Jesus Christ Taxi Driver, photo by Hailey Jane

Thursday | 03.19
What: Jesus Christ Taxi Driver album release w/The Thing and Honey Blazer
When: 7
Where: The Bluebird Theater
Why: Jesus Christ Taxi Driver has been establishing itself as a kinetic live act from the Front Range of Colorado since founding in 2022. Plenty of acts have done the blues rock with power pop flair and punk energy but JCTD seems to be on a mission with ambitious songwriting to match its outsized stage presence. This year the group releases its new album, a follow up to 2023’s Like My Soul, titled Taxi the Rich. The record will see a vinyl release for this show a month ahead of its release on streaming platforms.
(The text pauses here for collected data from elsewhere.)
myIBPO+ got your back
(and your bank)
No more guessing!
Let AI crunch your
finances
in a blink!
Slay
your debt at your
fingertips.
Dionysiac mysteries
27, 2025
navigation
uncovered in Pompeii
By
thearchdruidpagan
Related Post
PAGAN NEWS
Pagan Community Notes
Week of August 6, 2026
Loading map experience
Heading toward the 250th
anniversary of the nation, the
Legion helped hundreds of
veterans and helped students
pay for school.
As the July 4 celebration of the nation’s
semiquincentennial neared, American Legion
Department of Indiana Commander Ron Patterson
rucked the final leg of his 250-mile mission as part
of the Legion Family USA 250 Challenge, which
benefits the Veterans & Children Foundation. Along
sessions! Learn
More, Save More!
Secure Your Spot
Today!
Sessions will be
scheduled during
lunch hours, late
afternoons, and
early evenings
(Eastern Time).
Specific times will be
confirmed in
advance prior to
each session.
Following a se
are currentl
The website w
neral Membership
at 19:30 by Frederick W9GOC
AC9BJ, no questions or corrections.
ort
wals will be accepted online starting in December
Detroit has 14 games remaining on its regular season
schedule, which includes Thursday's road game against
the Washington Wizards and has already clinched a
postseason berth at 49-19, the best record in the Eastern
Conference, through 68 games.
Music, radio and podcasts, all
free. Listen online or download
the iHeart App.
If the previous album was an audacious and raucous affair the new record has a more focused clarity without losing the raw energy that has made the band so appealing like they’re channeling a bit of Jon Spencer Blues Explosion and Ty Segall simultaneously.

2charm, photo courtesy the artists

Thursday | 03.19
What: 2charm w/Abrii and Vyblossom
When: 7
Where: Larimer Lounge
Why: Australian electronic duo 2charm has been on its debut headlining tour of the USA including stops at SXSW in support of its new album star scum city. The record is like a fusion of club style EDM, hyperpop and more mellow glitchcore. In many ways the mood of the music is reminiscent of a more dance music manifestation of chillwave that fans of Charli XCX and Sextile may appreciate for the tonal richness and playfulness of the music.
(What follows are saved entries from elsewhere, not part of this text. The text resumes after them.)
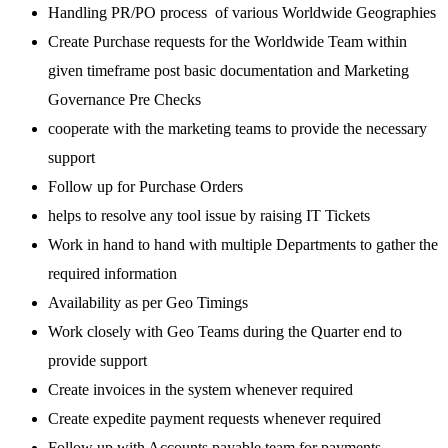
Handling PR/PO process of various Worldwide Geographies
Create Purchase requests for the Worldwide Team within
given timeframe post basic documentation and Marketing
Governance Pre Checks
cooperate with the marketing teams to provide the necessary
support
Follow up for Purchase Orders
helps to resolve any tool issue by raising IT Tickets
Work in hand to hand with multiple Departments to gather the
required information
Availability as per Geo Timings
Work closely with Geo Teams during the Quarter end to
provide support
Create invoices in the system whenever required
Create expedite payment requests whenever required
Follow up with Accounts payable team for payments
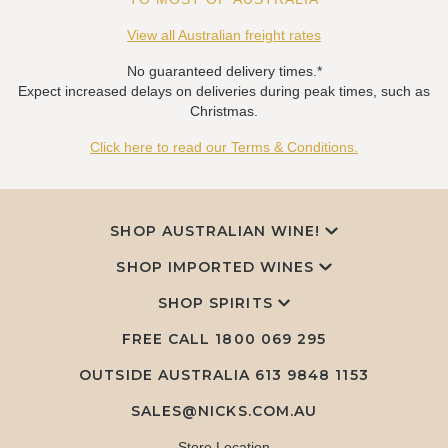
View all Australian freight rates
No guaranteed delivery times.*
Expect increased delays on deliveries during peak times, such as
Christmas.
Click here to read our Terms & Conditions.
SHOP AUSTRALIAN WINE!
SHOP IMPORTED WINES
SHOP SPIRITS
FREE CALL
1800 069 295
OUTSIDE AUSTRALIA 613 9848 1153
SALES@NICKS.COM.AU
Store Location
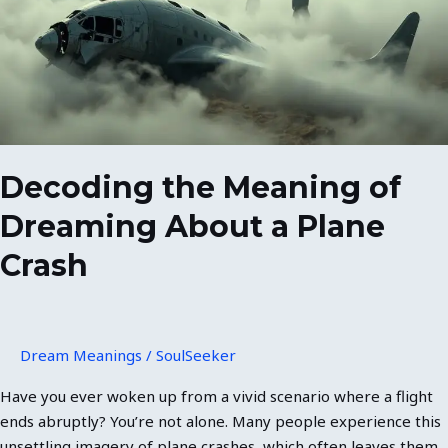
Dreaming
About
a
Plane
Crash
Decoding the Meaning of
Dreaming About a Plane
Crash
Dream Meanings
/
SoulSeeker
Have you ever woken up from a vivid scenario where a flight
ends abruptly? You’re not alone. Many people experience this
unsettling imagery of plane crashes, which often leaves them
Sunswept, photo by Tom Murphy

Friday | 03.20
What: hlao, SixFM, Sun Swept and Polly Urethane
When: 7
Where: Pablo’s East Colfax
Why: A stacked lineup of local underground ambient and avant-garde electronic music including a more beat-based approach with hlao, progressive folk psychedelia ambient with Sun Swept and performance art/classical art pop/noise collage with Polly Urethane’s often confrontational performances.
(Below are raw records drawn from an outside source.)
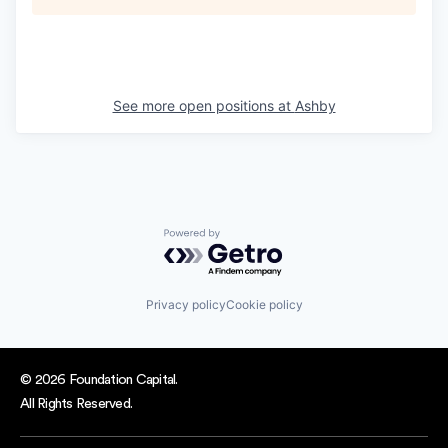
See more open positions at
Ashby
Powered by Getro.com
Privacy policy
Cookie policy
© 2026 Foundation Capital.
All Rights Reserved.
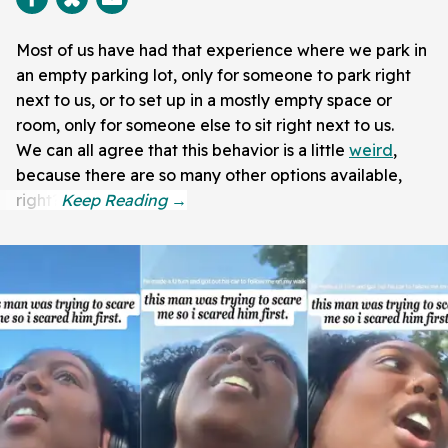
Most of us have had that experience where we park in
an empty parking lot, only for someone to park right
next to us, or to set up in a mostly empty space or
room, only for someone else to sit right next to us.
We can all agree that this behavior is a little
weird
,
because there are so many other options available,
right?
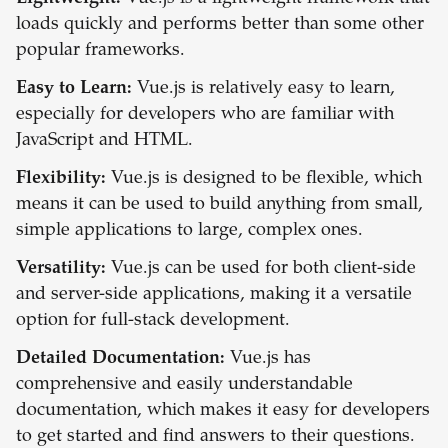
loads quickly and performs better than some other
popular frameworks.
Easy to Learn:
Vue.js is relatively easy to learn,
especially for developers who are familiar with
JavaScript and HTML.
Flexibility:
Vue.js is designed to be flexible, which
means it can be used to build anything from small,
simple applications to large, complex ones.
Versatility:
Vue.js can be used for both client-side
and server-side applications, making it a versatile
option for full-stack development.
Detailed Documentation:
Vue.js has
comprehensive and easily understandable
documentation, which makes it easy for developers
to get started and find answers to their questions.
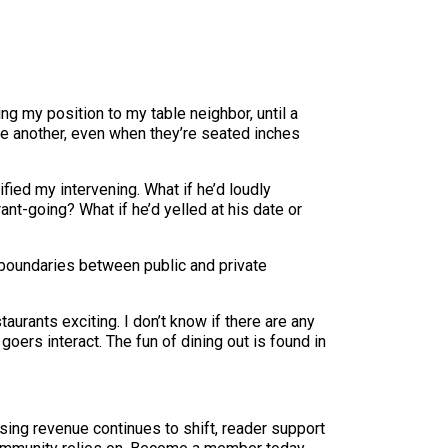
ning my position to my table neighbor, until a
e another, even when they’re seated inches
fied my intervening. What if he’d loudly
ant-going? What if he’d yelled at his date or
e boundaries between public and private
aurants exciting. I don’t know if there are any
goers interact. The fun of dining out is found in
sing revenue continues to shift, reader support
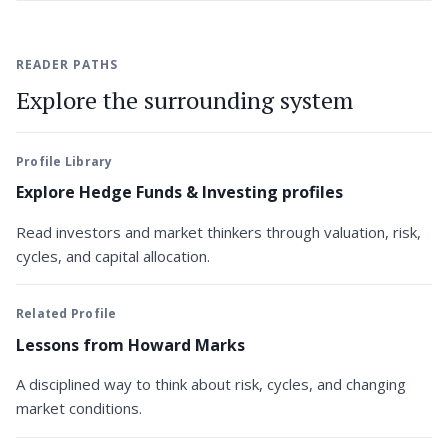
READER PATHS
Explore the surrounding system
Profile Library
Explore Hedge Funds & Investing profiles
Read investors and market thinkers through valuation, risk,
cycles, and capital allocation.
Related Profile
Lessons from Howard Marks
A disciplined way to think about risk, cycles, and changing
market conditions.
The Playground Ensemble in 2019 performing Eight Songs For a Mad King, photo by Tom Murphy

Saturday | 03.21
What: The Playground Ensemble at 20
When: 7am – 3am
Where: Various (see program below)
Why: The Playground Ensemble is celebrating its 20 years of existence with a series of events this day as outlined below. For more information click here to read our recent piece on the event and our interview with founder Conrad Kehn.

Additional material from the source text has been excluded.